United States District Court, Tenth Circuit

August 15, 2013

PAMELA S. COLLINS, Plaintiff,
v.
AERO-MACH LABORATORIES, INC. Defendant.

Alan L. Rupe, #08914 Mark A. Kanaga, #25711 KUTAK ROCK LLP Attorneys for Defendant

Ray E. Simmons Mark G. Ayesh, #10175 Ray E. Simmons, Attorneys for Plaintiff

AGREED PROTECTIVE ORDER

JAMES P. O’HARA, U.S. MAGISTRATE JUDGE

Pursuant to Fed.R.Civ.P. Rule 26(c), and agreement of the parties, the Court enters the following Protective Order which will be binding and enforceable against the parties, their attorneys, and others who have agreed to be bound by this Order. As set forth in paragraph 6, this Order will not apply to court personnel and members of the jury.

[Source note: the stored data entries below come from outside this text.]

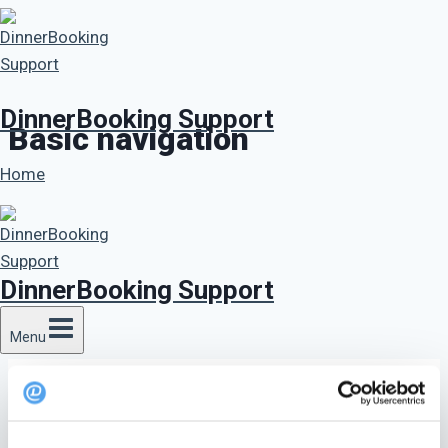
Skip
to
content
DinnerBooking Support
Basic navigation
Home
DinnerBooking Support
Menu
Basic navigation overview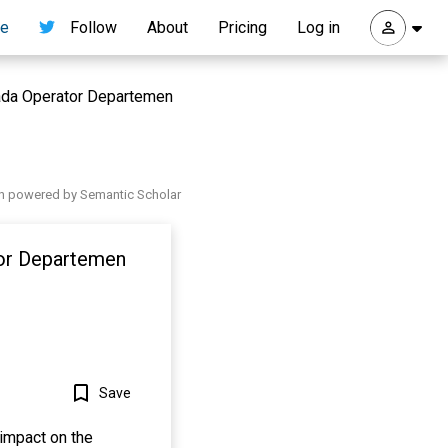
re
Follow
About
Pricing
Log in
Pada Operator Departemen
h powered by Semantic Scholar
tor Departemen
Save
impact on the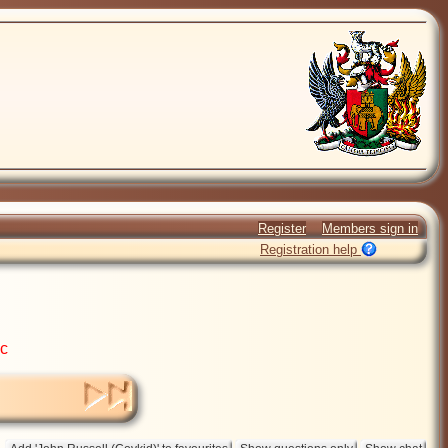
Register
Members sign in
Registration help
ic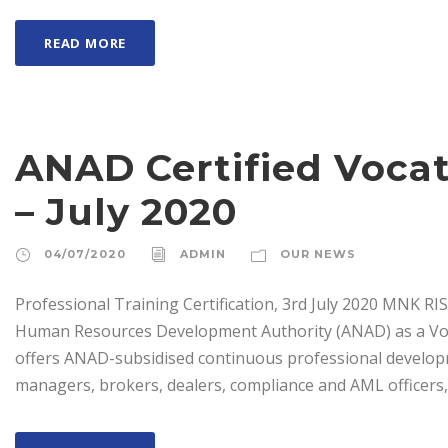
READ MORE
ANAD Certified Vocat
– July 2020
04/07/2020
ADMIN
OUR NEWS
Professional Training Certification, 3rd July 2020 MNK 
Human Resources Development Authority (ANAD) as a Voc
offers ANAD-subsidised continuous professional develop
managers, brokers, dealers, compliance and AML officers, 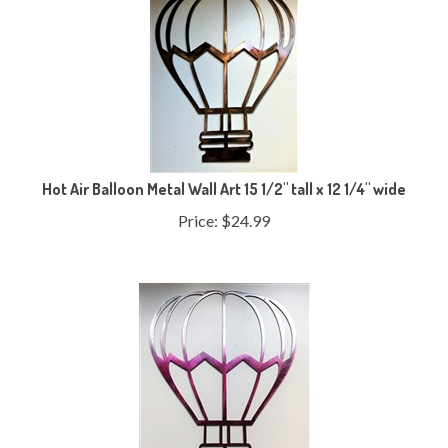
Hot Air Balloon Metal Wall Art 15 1/2" tall x 12 1/4" wide
Price:
$
24.99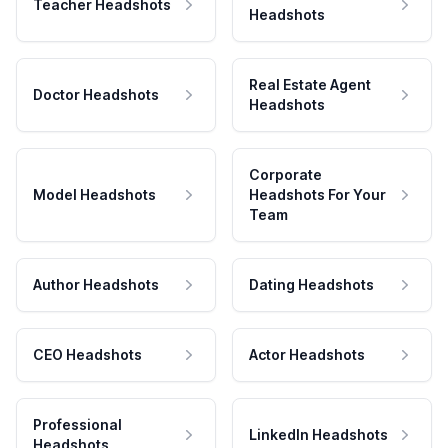
Teacher Headshots
Headshots
Real Estate Agent
Doctor Headshots
Headshots
Corporate
Model Headshots
Headshots For Your
Team
Author Headshots
Dating Headshots
CEO Headshots
Actor Headshots
Professional
LinkedIn Headshots
Headshots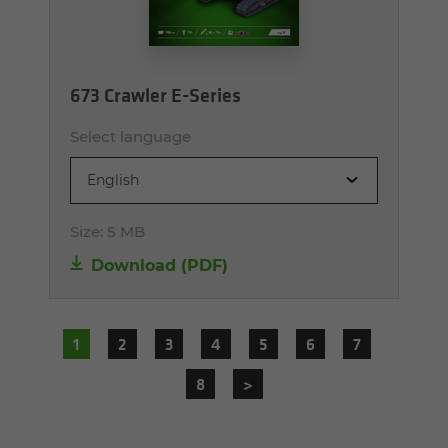
673 Crawler E-Series
Select language
English
Size:
5 MB
Download (PDF)
1
2
3
4
5
6
7
8
>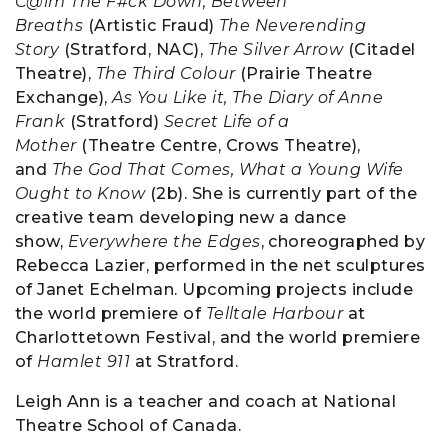
C@lm The F#ck Down, Between
Breaths
(Artistic Fraud)
The Neverending
Story
(Stratford, NAC),
The Silver Arrow
(Citadel
Theatre),
The Third Colour
(Prairie Theatre
Exchange),
As You Like it, The Diary of Anne
Frank
(Stratford)
Secret Life of a
Mother
(Theatre Centre, Crows Theatre),
and
The God That Comes, What a Young Wife
Ought to Know
(2b). She is currently part of the
creative team developing new a dance
show,
Everywhere the Edges
, choreographed by
Rebecca Lazier, performed in the net sculptures
of Janet Echelman. Upcoming projects include
the world premiere of
Telltale Harbour
at
Charlottetown Festival, and the world premiere
of
Hamlet 911
at Stratford.
Leigh Ann is a teacher and coach at National
Theatre School of Canada.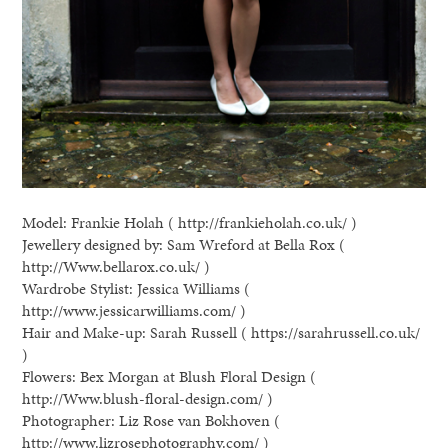
Model: Frankie Holah ( http://frankieholah.co.uk/ )
Jewellery designed by: Sam Wreford at Bella Rox (
http://Www.bellarox.co.uk/ )
Wardrobe Stylist: Jessica Williams (
http://www.jessicarwilliams.com/ )
Hair and Make-up: Sarah Russell ( https://sarahrussell.co.uk/
)
Flowers: Bex Morgan at Blush Floral Design (
http://Www.blush-floral-design.com/ )
Photographer: Liz Rose van Bokhoven (
http://www.lizrosephotography.com/ )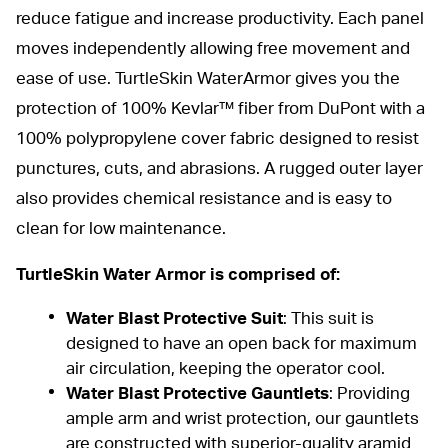
reduce fatigue and increase productivity. Each panel
moves independently allowing free movement and
ease of use. TurtleSkin WaterArmor gives you the
protection of 100% Kevlar™ fiber from DuPont with a
100% polypropylene cover fabric designed to resist
punctures, cuts, and abrasions. A rugged outer layer
also provides chemical resistance and is easy to
clean for low maintenance.
TurtleSkin Water Armor
is comprised of:
Water Blast Protective Suit
: This
suit
is
designed to have an open back for maximum
air circulation, keeping the operator cool.
Water Blast Protective Gauntlets
: Providing
ample arm and wrist protection, our
gauntlets
are constructed with superior-quality aramid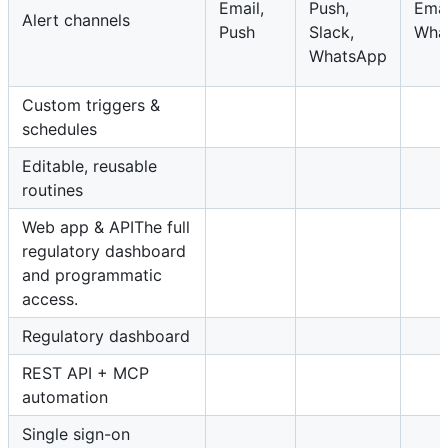
Email,
Push,
Emai
Alert channels
Push
Slack,
Wha
WhatsApp
Custom triggers &
schedules
Editable, reusable
routines
Web app & APIThe full
regulatory dashboard
and programmatic
access.
Regulatory dashboard
REST API + MCP
automation
Single sign-on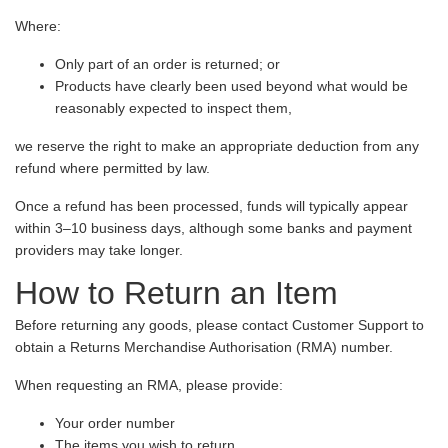
Where:
Only part of an order is returned; or
Products have clearly been used beyond what would be
reasonably expected to inspect them,
we reserve the right to make an appropriate deduction from any
refund where permitted by law.
Once a refund has been processed, funds will typically appear
within 3–10 business days, although some banks and payment
providers may take longer.
How to Return an Item
Before returning any goods, please contact Customer Support to
obtain a Returns Merchandise Authorisation (RMA) number.
When requesting an RMA, please provide:
Your order number
The items you wish to return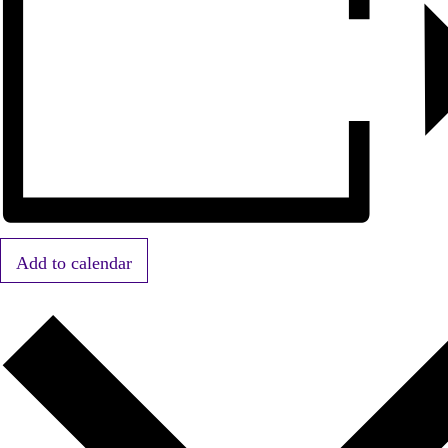
Add to calendar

1. The purpose of this Order is to prevent the disclosure of matters deemed confidential under the terms of this Order to persons or entities other than those involved in the prosecution or defense of this litigation and to facilitate the exchange of information between the parties. The Order is necessary to protect confidential employment, financial and medical information regarding the plaintiff and employment files and other confidential information of the defendant, all as more specifically defined in paragraph 3 of this Order. The privacy interests in such information substantially outweigh the public’s right of access to judicial records. Good cause exists for the issuance of a protective order under Fed.R.Civ.P. Rule 26(c).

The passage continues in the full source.